• [Try it] Beginning with the line below that contains "е планируют" and ending with the line that contains "гчат жизнь и", copy every line exactly. Copy nothing else.

[Extracted page text data]
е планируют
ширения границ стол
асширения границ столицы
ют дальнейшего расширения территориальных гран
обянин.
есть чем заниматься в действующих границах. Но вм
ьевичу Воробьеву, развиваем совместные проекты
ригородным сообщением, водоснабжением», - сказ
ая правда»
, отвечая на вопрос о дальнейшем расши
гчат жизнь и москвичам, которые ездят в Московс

---

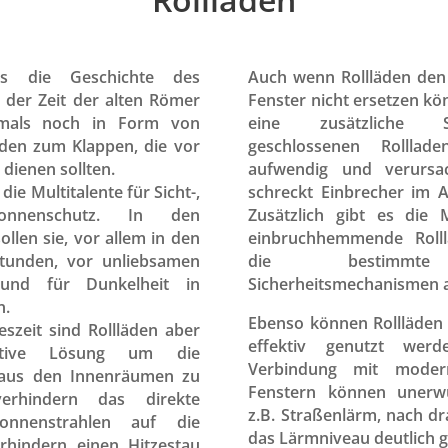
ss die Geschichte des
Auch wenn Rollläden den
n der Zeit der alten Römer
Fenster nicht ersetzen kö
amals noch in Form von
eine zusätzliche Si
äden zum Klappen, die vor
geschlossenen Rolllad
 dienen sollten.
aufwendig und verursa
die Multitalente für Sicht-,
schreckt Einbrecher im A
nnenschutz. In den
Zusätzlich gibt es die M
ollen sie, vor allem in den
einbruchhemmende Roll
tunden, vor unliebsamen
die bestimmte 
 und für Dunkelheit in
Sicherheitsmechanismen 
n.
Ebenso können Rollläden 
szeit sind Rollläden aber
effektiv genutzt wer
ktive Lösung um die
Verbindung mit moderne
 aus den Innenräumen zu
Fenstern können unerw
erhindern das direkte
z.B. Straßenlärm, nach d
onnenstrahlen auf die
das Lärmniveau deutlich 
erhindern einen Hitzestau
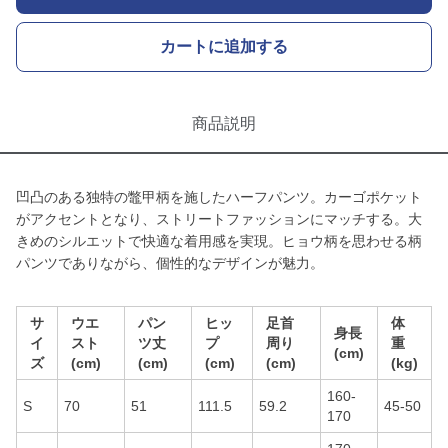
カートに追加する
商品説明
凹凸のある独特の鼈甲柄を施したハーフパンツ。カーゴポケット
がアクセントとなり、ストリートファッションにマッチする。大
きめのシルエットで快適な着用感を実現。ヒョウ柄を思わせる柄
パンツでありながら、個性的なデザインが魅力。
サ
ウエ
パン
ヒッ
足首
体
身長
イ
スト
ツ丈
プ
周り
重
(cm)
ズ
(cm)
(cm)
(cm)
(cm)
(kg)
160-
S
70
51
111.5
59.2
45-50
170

• [Output of the task]
е планируют
ширения границ стол
асширения границ столицы
ют дальнейшего расширения территориальных гран
обянин.
есть чем заниматься в действующих границах. Но вм
ьевичу Воробьеву, развиваем совместные проекты
ригородным сообщением, водоснабжением», - сказ
ая правда»
, отвечая на вопрос о дальнейшем расши
гчат жизнь и москвичам, которые ездят в Московс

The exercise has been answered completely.